Page images and extracted text:

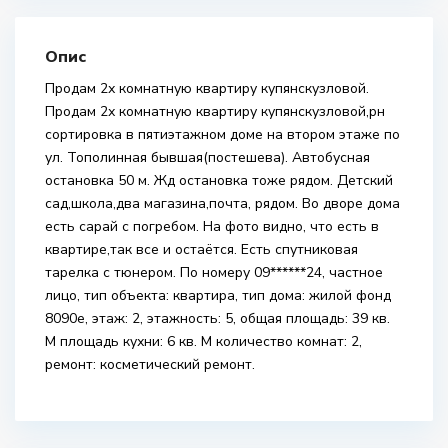
Опис
Продам 2х комнатную квартиру купянскузловой.
Продам 2х комнатную квартиру купянскузловой,рн
сортировка в пятиэтажном доме на втором этаже по
ул. Тополинная бывшая(постешева). Автобусная
остановка 50 м. Жд остановка тоже рядом. Детский
сад,школа,два магазина,почта, рядом. Во дворе дома
есть сарай с погребом. На фото видно, что есть в
квартире,так все и остаётся. Есть спутниковая
тарелка с тюнером. По номеру 09******24, частное
лицо, тип объекта: квартира, тип дома: жилой фонд
8090е, этаж: 2, этажность: 5, общая площадь: 39 кв.
М площадь кухни: 6 кв. М количество комнат: 2,
ремонт: косметический ремонт.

PROMPT ▸
When you reach the line holding "Продам 2х комнатную квартиру купянскузловой." in the records above, begin reproducing exactly, stop after the line holding "сад,школа,два магазина,почта, рядом.", and output nothing else.

TASK SOLUTION ▸
Продам 2х комнатную квартиру купянскузловой.
Продам 2х комнатную квартиру купянскузловой,рн
сортировка в пятиэтажном доме на втором этаже по
ул. Тополинная бывшая(постешева). Автобусная
остановка 50 м. Жд остановка тоже рядом. Детский
сад,школа,два магазина,почта, рядом. Во дворе дома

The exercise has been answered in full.